Fraser said an agreement with local First Nations is very close and it is possible that the project could be tendered as early as this fall, but stressed that with so many variables, anything is possible.

Another area of the Trans-Canada Highway about which directors expressed concern is the stretch that passes through the South Shuswap.

Electoral Area C director Paul Demenok said development in Sorrento is basically strangled because there have been no assurances about whether the highway will go through or around town when it is upgraded to four lanes.
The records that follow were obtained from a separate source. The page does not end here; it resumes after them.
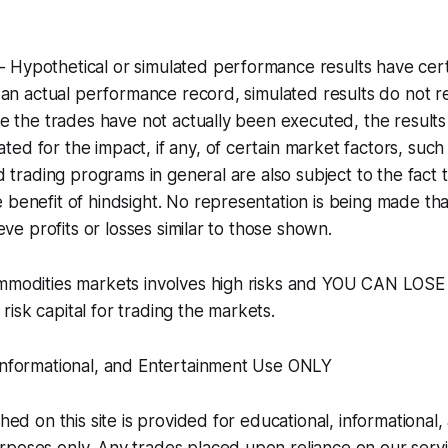
 Hypothetical or simulated performance results have cert
ke an actual performance record, simulated results do not 
nce the trades have not actually been executed, the resul
ed for the impact, if any, of certain market factors, such 
ed trading programs in general are also subject to the fact 
 benefit of hindsight. No representation is being made tha
hieve profits or losses similar to those shown.
ommodities markets involves high risks and YOU CAN LOS
isk capital for trading the markets.
 Informational, and Entertainment Use ONLY
shed on this site is provided for educational, informational,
He also said the section of highway between the Squilax Bridge and Sorrento, particularly around Cruikshank point, is especially dangerous.

“I would like to, on behalf of the 8,000 people that live in Area C, the South Shuswap, beg the Ministry of Transportation to consider its plans and how it affects our community and our economic development, because we’re not even on your radar screens now,” Demenok said.

Fraser said she agrees that Cruikshank Point is a major project with major safety concerns involved; however the greatest number of vehicle accidents per kilometre are taking place between Sicamous and Golden so that is where the ministry’s primary focus is.

When asked by Area F director Larry Morgan about the highway expansion projects west of Chase, Fraser said although they have not moved to tender design work, the project is moving along quickly and an archaeological and geotechnical assessment of the Jade Mountain portion of the project is underway.

Related: Large boulder closes Trans-Canada Highway at Three Valley Gap

Ron Sharp, the ministry’s district manger of Rocky Mountain district, updated the board on improvements to the rock-fall and avalanche mitigation system in the Three Valley Gap area.

He said the remote avalanche triggering system in the area is working well and reducing closure times.

As well, a pilot project involving a new rock-fall screen, which is expected to be able to withstand an avalanche, will be installed as soon as a suitable supplier for the screen can be found.

Sharp said an expansion of the highway at Three Valley Gap is not on the table at the moment but four-laning the rest of the highway will help take the pressure off it.

McKee said expenses for highway projects in the mountainous CSRD are so high that it is very easy for them to be put on the back burner, as he has seen happen several times since he has been involved with local government.

“Every one of our communities should be sending a message to the federal and provincial governments to get this work done,” said Terry Rysz, mayor of Sicamous.